Creo que antes de irme él puso su mano en mi rodilla como si entendiera todo. 





La persona que peor me quiso me regaló el disco de Xoel. Hoy, que por primera vez lo he escuchado en directo, me he acordado de cuando me dijo que lo acompañara al coche. Le dije que tenía lío. Dijo que sería un momento. Fui. Él se sentó en el asiento del conductor y yo, en el del copiloto. Cerramos las puertas. Estaba nerviosa. Quería que aquello reventara. Quizá aquel era el momento. Sentía cierta ilusión por que lo fuera. Pero no. Colocó en mis manos un pequeño paquete. Era el CD de Xoel. Lloré. "No sabía que te gustaba tanto", me dijo. Lloré sin aliento un minuto, antes de reparar en que si continuaba sería extraño. Yo quería que todo acabara en ese momento y ese CD auguraba un plazo más largo. Ya no quedaba rastro de mí. Hacía tiempo que deambulaba sin solución. Me tragué una vez más todo lo que un día me prometí que le diría a alguien que no me quisiera. Dije gracias y me bajé del coche. Creo que no nos besamos. Creo que antes de irme él puso su mano en mi rodilla como si entendiera todo. 

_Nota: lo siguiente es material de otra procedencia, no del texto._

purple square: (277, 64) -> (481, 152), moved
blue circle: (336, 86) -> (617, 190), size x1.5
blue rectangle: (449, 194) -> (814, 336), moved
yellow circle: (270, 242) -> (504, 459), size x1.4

Cuando todo hubo terminado, aquellas canciones, que yo escuchaba antes de conocerlo, me paralizaban. Hacían que recordara lo poquito que me quise, que me defendí, todo lo que cedí, toda la entrega absurda a la persona equivocada. Intenté negarme a que Xoel dejara de sonar en casa. Pondría el CD a diario hasta que escucharlo volviera a ser agradable. Pero no. Las canciones ya no me llevaban a los lugares de antes. Me convencí de que, para eso, el tiempo también tendría que pasar. 

Al escuchar a Xoel en concierto, no he podido evitar acordarme de él. Quisiera decir que no. Me gustaría no tener que reconocerle ese mérito. Pero él me arrebató la alegría de escuchar aquella música.